2026.01.12
令和8年初点の会

初点と書き「はつだて」と読みます。
一昨年は主家が喪中、昨年は当家が喪中につき、お客様を招かず、2年続いてお稽古始めとして行いました。
2班に分けて濃茶→薄茶 薄茶→濃茶の組分けで
1席目を濃茶で迎え、2席目を台子薄茶を社中交代で員茶で回し、これを稽古としました。相互による薄茶は目標3周とし、1周目は粟田焼、2周目は相馬焼、3周目に弘入の赤樂を置いて、3周目を目指すように言いましたが、どちらの班も2周が限界だったようで念願の樂には届かなかったようです。
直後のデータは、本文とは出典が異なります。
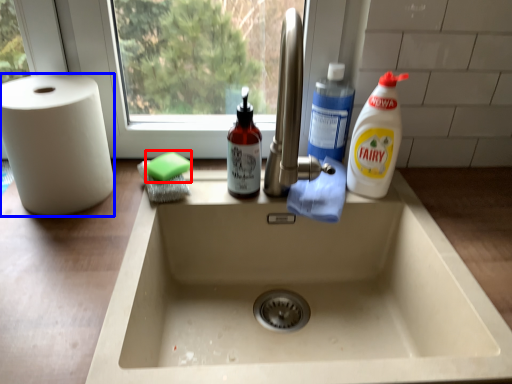 Question: Which point is closer to the camera, soap (highlighted by a red box) or paper towel (highlighted by a blue box)?

Choices:
 (A) soap
 (B) paper towel

Answer: (B) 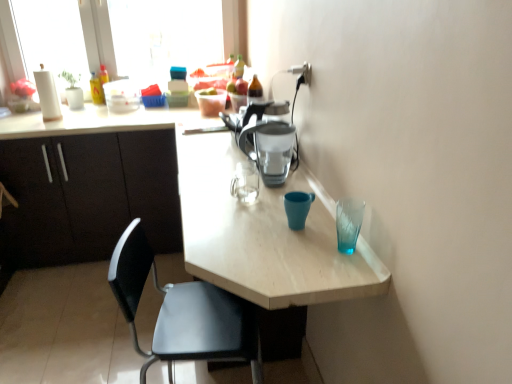 Measure the distance between point (237,359) and camera.

A distance of 1.32 meters exists between point (237,359) and camera.

Locate an element on the screen. The width and height of the screenshot is (512, 384). matte black cabinets at left is located at coordinates (89, 194).

This screenshot has width=512, height=384. What are the coordinates of `black plastic chair at lower left` in the screenshot? It's located at (183, 312).

From a real-world perspective, is transparent plastic window at upper left over black plastic chair at lower left?

Yes, from a real-world perspective, transparent plastic window at upper left is above black plastic chair at lower left.

From the picture: Does transparent plastic window at upper left have a larger size compared to black plastic chair at lower left?

Incorrect, transparent plastic window at upper left is not larger than black plastic chair at lower left.

Considering the positions of point (62, 85) and point (227, 326), is point (62, 85) closer or farther from the camera than point (227, 326)?

Point (62, 85) is positioned farther from the camera compared to point (227, 326).

Is matte plastic coffee pot at center wider than transparent plastic window at upper left?

Yes, matte plastic coffee pot at center is wider than transparent plastic window at upper left.

Is the surface of matte plastic coffee pot at center in direct contact with transparent plastic window at upper left?

No, matte plastic coffee pot at center is not with transparent plastic window at upper left.

Is matte plastic coffee pot at center in front of transparent plastic window at upper left?

Yes, matte plastic coffee pot at center is closer to the camera.

Does point (249, 108) lie in front of point (99, 44)?

Yes.

Considering the positions of objects matte black cabinets at left and black plastic chair at lower left in the image provided, who is more to the right, matte black cabinets at left or black plastic chair at lower left?

black plastic chair at lower left.

Can you tell me how much matte black cabinets at left and black plastic chair at lower left differ in facing direction?

The facing directions of matte black cabinets at left and black plastic chair at lower left are 79.6 degrees apart.

From the image's perspective, which one is positioned lower, matte black cabinets at left or black plastic chair at lower left?

black plastic chair at lower left appears lower in the image.

Identify the location of chair in front of the matte black cabinets at left. point(183,312).

Is the position of matte black cabinets at left less distant than that of light wood table at center?

No, the depth of matte black cabinets at left is greater than that of light wood table at center.

Is matte black cabinets at left inside the boundaries of light wood table at center, or outside?

matte black cabinets at left is inside light wood table at center.

Which of these two, matte black cabinets at left or light wood table at center, stands shorter?

With less height is matte black cabinets at left.

From a real-world perspective, is matte black cabinets at left under light wood table at center?

Yes, from a real-world perspective, matte black cabinets at left is under light wood table at center.

Is black plastic chair at lower left directly adjacent to matte plastic coffee pot at center?

black plastic chair at lower left and matte plastic coffee pot at center are not in contact.

From the image's perspective, is black plastic chair at lower left above matte plastic coffee pot at center?

No, from the image's perspective, black plastic chair at lower left is not on top of matte plastic coffee pot at center.

Is black plastic chair at lower left surrounding matte plastic coffee pot at center?

No.

Is black plastic chair at lower left oriented towards matte plastic coffee pot at center?

No, black plastic chair at lower left is not aimed at matte plastic coffee pot at center.

Considering the sizes of objects matte black cabinets at left and matte plastic coffee pot at center in the image provided, who is shorter, matte black cabinets at left or matte plastic coffee pot at center?

Standing shorter between the two is matte plastic coffee pot at center.

Is point (96, 215) positioned before point (290, 71)?

That is False.

Does matte black cabinets at left touch matte plastic coffee pot at center?

There is a gap between matte black cabinets at left and matte plastic coffee pot at center.

Is matte black cabinets at left further to the viewer compared to matte plastic coffee pot at center?

Yes, matte black cabinets at left is behind matte plastic coffee pot at center.

From a real-world perspective, is matte plastic coffee pot at center on top of black plastic chair at lower left?

Yes, from a real-world perspective, matte plastic coffee pot at center is over black plastic chair at lower left

Considering the sizes of matte plastic coffee pot at center and black plastic chair at lower left in the image, is matte plastic coffee pot at center bigger or smaller than black plastic chair at lower left?

matte plastic coffee pot at center is smaller than black plastic chair at lower left.

From the image's perspective, which one is positioned lower, matte plastic coffee pot at center or black plastic chair at lower left?

black plastic chair at lower left, from the image's perspective.

How far apart are matte plastic coffee pot at center and black plastic chair at lower left?

matte plastic coffee pot at center and black plastic chair at lower left are 22.57 inches apart from each other.

Locate an element on the screen. The image size is (512, 384). window screen that appears on the left of black plastic chair at lower left is located at coordinates (113, 37).

What are the coordinates of `coffeepot below the transparent plastic window at upper left (from the image's perspective)` in the screenshot? It's located at (270, 137).

Based on their spatial positions, is transparent plastic window at upper left or matte plastic coffee pot at center closer to matte black cabinets at left?

transparent plastic window at upper left lies closer to matte black cabinets at left than the other object.

Estimate the real-world distances between objects in this image. Which object is further from light wood table at center, matte black cabinets at left or matte plastic coffee pot at center?

matte black cabinets at left is positioned further to the anchor light wood table at center.

Considering their positions, is matte plastic coffee pot at center positioned closer to matte black cabinets at left than transparent plastic window at upper left?

transparent plastic window at upper left.

Considering their positions, is transparent plastic window at upper left positioned closer to matte plastic coffee pot at center than black plastic chair at lower left?

Based on the image, black plastic chair at lower left appears to be nearer to matte plastic coffee pot at center.

Based on their spatial positions, is light wood table at center or black plastic chair at lower left closer to matte plastic coffee pot at center?

light wood table at center lies closer to matte plastic coffee pot at center than the other object.

Estimate the real-world distances between objects in this image. Which object is closer to transparent plastic window at upper left, matte plastic coffee pot at center or black plastic chair at lower left?

matte plastic coffee pot at center lies closer to transparent plastic window at upper left than the other object.

From the image, which object appears to be nearer to matte plastic coffee pot at center, black plastic chair at lower left or light wood table at center?

Among the two, light wood table at center is located nearer to matte plastic coffee pot at center.

Based on their spatial positions, is matte black cabinets at left or light wood table at center further from transparent plastic window at upper left?

The object further to transparent plastic window at upper left is matte black cabinets at left.

Image resolution: width=512 pixels, height=384 pixels. Identify the location of chair between light wood table at center and matte plastic coffee pot at center in the horizontal direction. (183, 312).

You are a GUI agent. You are given a task and a screenshot of the screen. Output one action in this format:
    pyautogui.click(x=<x>, y=<y>)
    Task: Click on the coffeepot between transparent plastic window at upper left and black plastic chair at lower left in the vertical direction
    This screenshot has height=384, width=512.
    Given the screenshot: What is the action you would take?
    pyautogui.click(x=270, y=137)

This screenshot has height=384, width=512. Find the location of `coffeepot positioned between black plastic chair at lower left and matte black cabinets at left from near to far`. coffeepot positioned between black plastic chair at lower left and matte black cabinets at left from near to far is located at coordinates (270, 137).

Find the location of a particular element. cabinetry between light wood table at center and transparent plastic window at upper left along the z-axis is located at coordinates (89, 194).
使い回しを避けるため、茶巾を交換するようにしました。
彼らがお点前中私は小間にいて、柄杓を落とすわ、練香が効きすぎるわで、それでももっともらしい顔つきで四苦八苦のお点前でした。この写真を後から見て、胸を撫で下ろすのでした。
床の飾りつけです。
赤穂藩主森忠哲公による龍虎の一行。
森家はこの時代では源氏を称していたので源忠哲と記します。
一文字と風帯には森家伝来の快翁模様が印金で描かれています。
龍虎はこの世で最も強い存在を合わせ書いたもので、魔除けとなり、縁起が良いこととされます。
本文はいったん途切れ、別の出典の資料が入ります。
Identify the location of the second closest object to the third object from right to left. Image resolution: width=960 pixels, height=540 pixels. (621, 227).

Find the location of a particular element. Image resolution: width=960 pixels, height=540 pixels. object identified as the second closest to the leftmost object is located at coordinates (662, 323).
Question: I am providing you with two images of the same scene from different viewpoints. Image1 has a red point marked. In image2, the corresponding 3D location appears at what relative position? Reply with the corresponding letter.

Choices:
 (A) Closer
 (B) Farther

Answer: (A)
裏千家家元でも初釜では3代千宗旦筆の龍虎が掛けられます。
森忠哲公は20代で早世したお殿様で墨蹟はほとんど残っていません。現在4点確認されるのみで、そのうちの2点が当家、残りは個人蔵と赤穂市立歴史博物館蔵と聞きます。
掛け花入には紅白梅と南天を入れました。
南天には難を転じるという意味があります。
床には森忠政公の嫡男、森忠広の前田亀鶴姫の嫁入り道具を並べて飾りました。加賀藩主前田利常と德川秀忠の長女珠姫(お珠)の長女で、秀忠の初孫であった亀鶴姫。外祖父の計らいで将軍家光の養女となり、森家に輿入れした森家最大の婚礼でした。亀鶴姫はその後まもなく亡くなりますが、嫡男を設けていたら森家は前田家や伊達家と同じく松平姓になっていた事でしょう。